**Description of the task**
The answer must be an exact copy of the lines from the one containing "Anpassungsfähigen Character. Es" through the last line of the records, with no pictures.

● ● ● ● ●

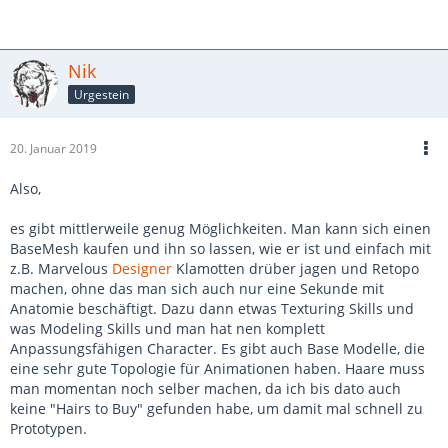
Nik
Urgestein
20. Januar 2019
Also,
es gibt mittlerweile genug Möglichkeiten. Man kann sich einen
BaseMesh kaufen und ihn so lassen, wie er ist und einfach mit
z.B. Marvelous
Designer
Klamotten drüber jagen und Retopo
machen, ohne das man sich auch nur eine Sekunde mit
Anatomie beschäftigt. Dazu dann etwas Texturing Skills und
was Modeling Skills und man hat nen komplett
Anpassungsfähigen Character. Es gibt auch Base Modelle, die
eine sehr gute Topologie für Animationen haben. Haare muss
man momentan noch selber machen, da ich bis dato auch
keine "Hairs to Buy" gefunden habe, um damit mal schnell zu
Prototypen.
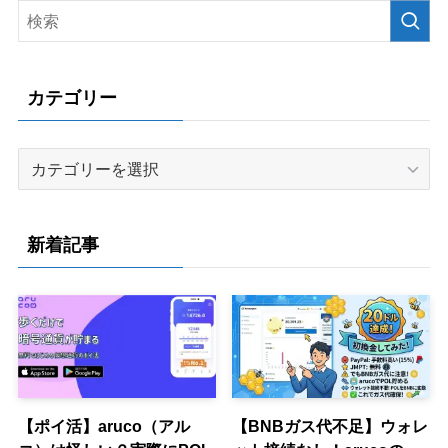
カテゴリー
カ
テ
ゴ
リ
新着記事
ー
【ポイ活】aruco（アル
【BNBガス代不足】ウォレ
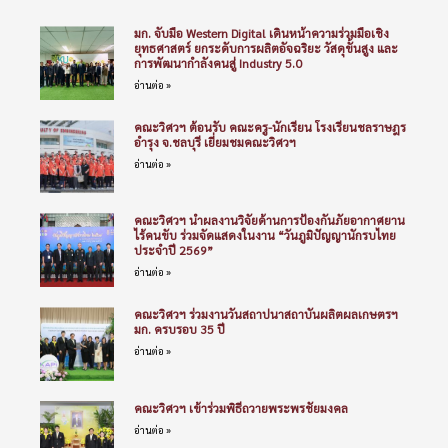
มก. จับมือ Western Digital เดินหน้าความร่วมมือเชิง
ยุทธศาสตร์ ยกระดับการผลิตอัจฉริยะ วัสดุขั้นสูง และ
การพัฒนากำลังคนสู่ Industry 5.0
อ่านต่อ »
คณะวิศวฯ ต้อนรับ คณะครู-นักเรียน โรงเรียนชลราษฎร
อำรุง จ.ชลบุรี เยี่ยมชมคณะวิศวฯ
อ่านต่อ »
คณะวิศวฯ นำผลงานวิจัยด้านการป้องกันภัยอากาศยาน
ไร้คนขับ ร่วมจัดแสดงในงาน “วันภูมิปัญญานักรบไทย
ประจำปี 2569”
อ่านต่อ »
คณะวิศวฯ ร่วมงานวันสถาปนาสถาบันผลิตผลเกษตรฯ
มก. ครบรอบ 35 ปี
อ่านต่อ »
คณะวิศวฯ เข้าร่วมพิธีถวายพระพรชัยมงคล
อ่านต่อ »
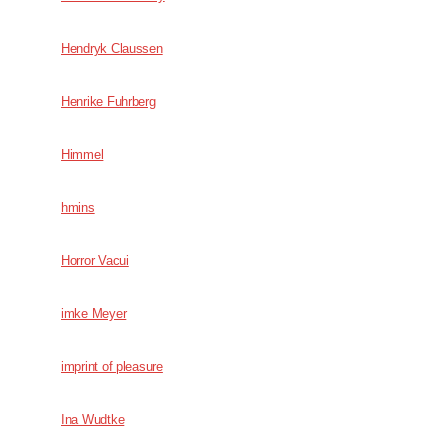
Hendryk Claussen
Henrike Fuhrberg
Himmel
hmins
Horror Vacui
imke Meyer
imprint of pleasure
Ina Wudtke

● ● ● ● ●

**Finished exercise**
Anpassungsfähigen Character. Es gibt auch Base Modelle, die
eine sehr gute Topologie für Animationen haben. Haare muss
man momentan noch selber machen, da ich bis dato auch
keine "Hairs to Buy" gefunden habe, um damit mal schnell zu
Prototypen.
カテゴリー
カ
テ
ゴ
リ
新着記事
ー
【ポイ活】aruco（アル
【BNBガス代不足】ウォレ
มก. จับมือ Western Digital เดินหน้าความร่วมมือเชิง
ยุทธศาสตร์ ยกระดับการผลิตอัจฉริยะ วัสดุขั้นสูง และ
การพัฒนากำลังคนสู่ Industry 5.0
อ่านต่อ »
คณะวิศวฯ ต้อนรับ คณะครู-นักเรียน โรงเรียนชลราษฎร
อำรุง จ.ชลบุรี เยี่ยมชมคณะวิศวฯ
อ่านต่อ »
คณะวิศวฯ นำผลงานวิจัยด้านการป้องกันภัยอากาศยาน
ไร้คนขับ ร่วมจัดแสดงในงาน “วันภูมิปัญญานักรบไทย
ประจำปี 2569”
อ่านต่อ »
คณะวิศวฯ ร่วมงานวันสถาปนาสถาบันผลิตผลเกษตรฯ
มก. ครบรอบ 35 ปี
อ่านต่อ »
คณะวิศวฯ เข้าร่วมพิธีถวายพระพรชัยมงคล
อ่านต่อ »
Hendryk Claussen
Henrike Fuhrberg
Himmel
hmins
Horror Vacui
imke Meyer
imprint of pleasure
Ina Wudtke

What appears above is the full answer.